Rockville Reflects Positive National Real Estate Trends
Northrop: ICC and redevelopment are drawing buyers to Rockville.
February sales of existing U.S. homes were down after positive January figures, but remain well above where they were a year ago, the National Association of Realtors reported last week.
Home sales in Maryland were 2.4 percent higher than a year ago.
Gov. Martin O’Malley called the new data “an important milestone in Maryland’s economic recovery.”
In a statement released Thursday, O’Malley (D) touted state reforms aimed at helping homeowners to avoid foreclosure.
“In Maryland, we’ve focused on comprehensive reforms to help our neighbors keep their homes, and making homeownership attainable for more residents through initiatives like the Maryland Mortgage Program,” O’Malley said. “But we are not out of the woods, while we drove down foreclosure filings last year to their lowest level in four years, bank Notices of Intent to foreclose are on the rise.”
Rockville Patch checked in with Creig Northrop of The Creig Northrop Team of Long & Foster Real Estate for a real estate agent's perspective on the positive housing numbers:
Rockville Patch: Are you seeing these upward trends reflected in the Rockville market?

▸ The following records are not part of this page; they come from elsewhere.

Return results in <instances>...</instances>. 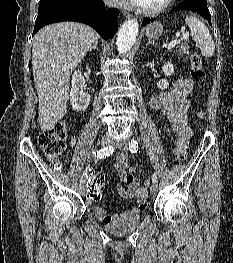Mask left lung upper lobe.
Wrapping results in <instances>:
<instances>
[{
  "label": "left lung upper lobe",
  "instance_id": "1",
  "mask_svg": "<svg viewBox=\"0 0 233 263\" xmlns=\"http://www.w3.org/2000/svg\"><path fill=\"white\" fill-rule=\"evenodd\" d=\"M178 1L181 2V1H187V0H178ZM188 1H195V2L206 3V0H188Z\"/></svg>",
  "mask_w": 233,
  "mask_h": 263
}]
</instances>
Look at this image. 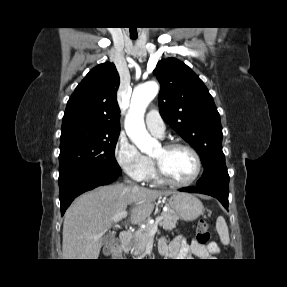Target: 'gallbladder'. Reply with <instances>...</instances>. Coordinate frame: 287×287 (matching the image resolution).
I'll use <instances>...</instances> for the list:
<instances>
[{
    "instance_id": "obj_1",
    "label": "gallbladder",
    "mask_w": 287,
    "mask_h": 287,
    "mask_svg": "<svg viewBox=\"0 0 287 287\" xmlns=\"http://www.w3.org/2000/svg\"><path fill=\"white\" fill-rule=\"evenodd\" d=\"M114 237H115L114 233L109 232V233L105 234L102 238V244L105 245V244L109 243L110 241H112L114 239Z\"/></svg>"
}]
</instances>
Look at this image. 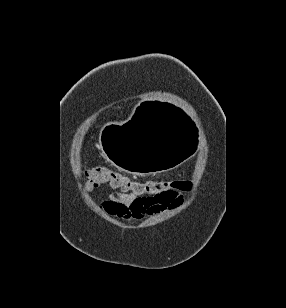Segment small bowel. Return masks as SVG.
Here are the masks:
<instances>
[{
	"instance_id": "obj_1",
	"label": "small bowel",
	"mask_w": 286,
	"mask_h": 308,
	"mask_svg": "<svg viewBox=\"0 0 286 308\" xmlns=\"http://www.w3.org/2000/svg\"><path fill=\"white\" fill-rule=\"evenodd\" d=\"M183 191L171 190L165 196L145 198L132 193L114 194L101 203L109 215L123 220H139L145 214H156L179 207L184 201Z\"/></svg>"
}]
</instances>
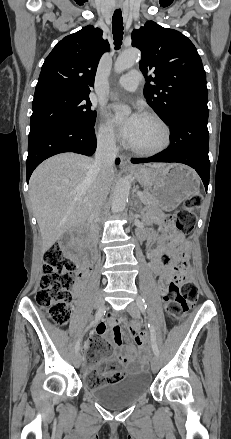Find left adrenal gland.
<instances>
[{"instance_id": "obj_1", "label": "left adrenal gland", "mask_w": 231, "mask_h": 439, "mask_svg": "<svg viewBox=\"0 0 231 439\" xmlns=\"http://www.w3.org/2000/svg\"><path fill=\"white\" fill-rule=\"evenodd\" d=\"M138 204H139V206H138ZM136 207H138V208L136 209ZM141 207H142V205L139 203V200H138L137 196H135V200H134V210H135V211H138Z\"/></svg>"}]
</instances>
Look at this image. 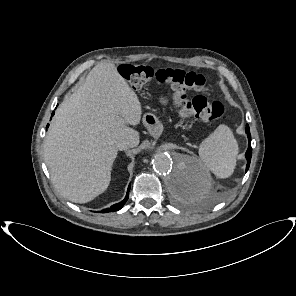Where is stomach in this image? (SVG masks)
Masks as SVG:
<instances>
[{"mask_svg":"<svg viewBox=\"0 0 296 296\" xmlns=\"http://www.w3.org/2000/svg\"><path fill=\"white\" fill-rule=\"evenodd\" d=\"M143 122L156 139H163L165 137V130L161 128V124L155 115L150 113L145 114Z\"/></svg>","mask_w":296,"mask_h":296,"instance_id":"obj_1","label":"stomach"}]
</instances>
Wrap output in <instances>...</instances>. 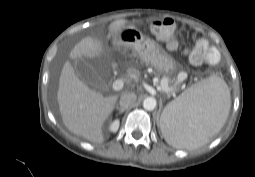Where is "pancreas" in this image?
<instances>
[{"mask_svg":"<svg viewBox=\"0 0 255 177\" xmlns=\"http://www.w3.org/2000/svg\"><path fill=\"white\" fill-rule=\"evenodd\" d=\"M163 85L168 86L171 89L170 92L176 91L175 80H171L167 77H163L161 82H160V86L162 87Z\"/></svg>","mask_w":255,"mask_h":177,"instance_id":"obj_1","label":"pancreas"}]
</instances>
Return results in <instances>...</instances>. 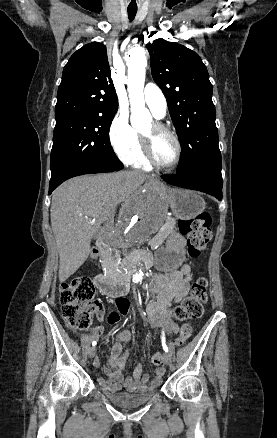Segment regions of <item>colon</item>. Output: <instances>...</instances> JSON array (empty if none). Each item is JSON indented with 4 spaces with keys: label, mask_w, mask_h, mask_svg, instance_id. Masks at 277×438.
<instances>
[{
    "label": "colon",
    "mask_w": 277,
    "mask_h": 438,
    "mask_svg": "<svg viewBox=\"0 0 277 438\" xmlns=\"http://www.w3.org/2000/svg\"><path fill=\"white\" fill-rule=\"evenodd\" d=\"M211 217L203 212L195 219H181L179 229L187 238L186 248L191 257H198L206 248L211 238ZM99 250L94 248L87 253L88 261H96ZM94 286L88 276L73 277L70 281L62 283L60 288V304L64 318L75 330L86 329L96 309L92 302ZM207 302V280L196 278L190 287L188 296L177 308V314L185 319L192 320L203 313L204 304ZM192 334V326L185 323L181 326L179 336L176 338L178 346L183 345ZM152 362L159 366L163 363V355L156 353Z\"/></svg>",
    "instance_id": "5ec220e1"
}]
</instances>
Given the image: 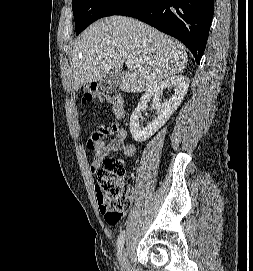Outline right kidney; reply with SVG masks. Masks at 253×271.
<instances>
[{
  "label": "right kidney",
  "mask_w": 253,
  "mask_h": 271,
  "mask_svg": "<svg viewBox=\"0 0 253 271\" xmlns=\"http://www.w3.org/2000/svg\"><path fill=\"white\" fill-rule=\"evenodd\" d=\"M188 87L189 79L186 76L175 75L148 89L141 97L138 106L130 117V132L133 139L137 142H143L157 132L180 106L188 91ZM165 88H174V94L169 100L160 103V96ZM152 97L154 98V108L157 111V117L148 123L146 127H140L139 118L142 112L146 110L147 103Z\"/></svg>",
  "instance_id": "right-kidney-1"
}]
</instances>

Creig Northrop: Absolutely! We are seeing limited inventory for the first time in four years, which is creating a larger demand for homes in the Rockville and Montgomery County market. For homeowners looking to sell, now is a great time to list because of a lack of competition.
RP: What other trends are you seeing specific to Rockville/Montgomery County?
CN: The Intercounty Connector has opened up the doorway for buyers looking to move into Montgomery County because of the access that it provides to the county with less traffic concerns. In addition, Rockville is doing more city redevelopment to create a more walkable and livable city.
RP: To what do you attribute these trends?
CN: First would be supply and demand, and second would be the buyers want and need for a larger sense of community, with amenities within close proximity of where they live. Also the record-low interest rates and the fact that it is an election year also contribute to these trends.
RP: To what extent has the state's mortgage program mentioned by Gov. O'Malley contributed to the state of Maryland's housing market?
CN: It certainly helps and keeps potential buyers aware that the government is trying to support home buying and home ownership.
RP: Have other initiatives instituted by the governor and/or General Assembly played a role in the market's recovery?
CN: Everything plays a role, including low interest rates. Also, if the government can work with current homeowners to remain in their homes we can keep foreclosures off the market, keeping it healthy.
RP: Is there more that can be done by legislators or others to put or keep the market on the right path?
CN: The government should leave the Mortgage Interest Deduction untouched so that real estate remains an affordable investment.